= Voluntary disclosure =

Voluntary disclosure is the provision of information by a company's management beyond requirements such as generally accepted accounting principles and Securities and Exchange Commission rules, where the information is believed to be relevant to the decision-making of users of the company's annual reports.

Voluntary disclosure is carried out by many companies, although the extent and type of voluntary disclosure differs by geographic region, industry, and company size. The extent of voluntary disclosure is also affected by the firm's corporate governance structure and ownership structure; in particular, research has found that top executives have a significant influence on their firms' voluntary disclosures, and that managers have unique disclosure styles related to their personal backgrounds including their career paths and military experience.

Voluntary disclosure has also been identified as an important area in financial reporting research. There are links between firm choices to voluntarily disclose certain information and what they are required to disclose via mandatory disclosures.

== Costs and benefits==
Voluntary disclosure benefits investors, companies and the economy; for example, it helps investors make better capital allocation decisions and lowers firms' cost of capital, the latter of which also benefits the general economy. It may also reduce conflicts of interest in widely held firms.

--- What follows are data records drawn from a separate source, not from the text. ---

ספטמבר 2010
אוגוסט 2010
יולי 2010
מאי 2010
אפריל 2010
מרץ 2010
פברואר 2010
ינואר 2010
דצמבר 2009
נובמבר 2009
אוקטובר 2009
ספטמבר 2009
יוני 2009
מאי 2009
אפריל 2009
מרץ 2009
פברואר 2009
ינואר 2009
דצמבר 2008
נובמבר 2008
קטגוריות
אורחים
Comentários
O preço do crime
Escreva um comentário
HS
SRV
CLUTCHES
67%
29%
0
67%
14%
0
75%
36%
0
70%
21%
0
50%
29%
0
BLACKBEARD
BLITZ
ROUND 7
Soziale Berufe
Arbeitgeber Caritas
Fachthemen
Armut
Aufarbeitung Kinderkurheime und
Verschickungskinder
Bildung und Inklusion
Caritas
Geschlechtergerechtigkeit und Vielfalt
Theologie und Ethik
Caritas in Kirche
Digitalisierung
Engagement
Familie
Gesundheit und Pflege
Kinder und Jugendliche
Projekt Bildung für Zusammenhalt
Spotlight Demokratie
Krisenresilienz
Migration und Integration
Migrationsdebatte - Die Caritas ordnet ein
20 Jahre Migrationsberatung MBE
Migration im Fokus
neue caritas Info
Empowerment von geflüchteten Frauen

Voluntary disclosure is also affected by shareholder demands; for example 60 percent of the companies on the S&P 100 adopted voluntary disclosure policies in response to shareholder demand for information on corporate political spending.

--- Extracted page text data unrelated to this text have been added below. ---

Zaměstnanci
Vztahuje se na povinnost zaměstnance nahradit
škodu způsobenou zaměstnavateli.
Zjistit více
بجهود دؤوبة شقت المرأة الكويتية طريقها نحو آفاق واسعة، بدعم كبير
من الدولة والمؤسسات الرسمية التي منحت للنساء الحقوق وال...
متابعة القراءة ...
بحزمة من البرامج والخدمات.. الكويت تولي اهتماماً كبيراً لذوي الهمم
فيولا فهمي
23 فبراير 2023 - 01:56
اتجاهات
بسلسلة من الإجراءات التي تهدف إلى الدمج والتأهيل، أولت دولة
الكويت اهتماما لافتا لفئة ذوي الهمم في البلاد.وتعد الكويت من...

Firms, however, balance the benefits of voluntary disclosure against the costs, which may include the cost of procuring the information to be disclosed, and decreased competitive advantage.

==Types and examples==
Voluntary disclosures can include strategic information such as company characteristics and strategy, nonfinancial information such socially responsible practices, and financial information such as stock price information. The Financial Accounting Standards Board classified voluntary disclosures into the six categories below, while Meek, Roberts and Gray (1995) classified them into three major groups: strategic, nonfinancial and financial information.
- Business data
  For example, a breakdown of market share growth and information on new products.
- Analysis of business data
  For example, trend analyses and comparisons with competitors.
- Forward-looking information
  For example, sales forecast breakdowns and plans for expansion.
- Information about management and shareholders
  For example, information on stockholders and creditors, and shareholding breakdowns.
- Company background
  For example, product descriptions and long-term objectives.
- Information about intangible assets
  For example, research and development and customer relations. Intellectual Capital Disclosures are prevalent among many knowledge-based companies and are used to help stakeholders understand how an organization uses its knowledge, skills, relationships, and processes to create value.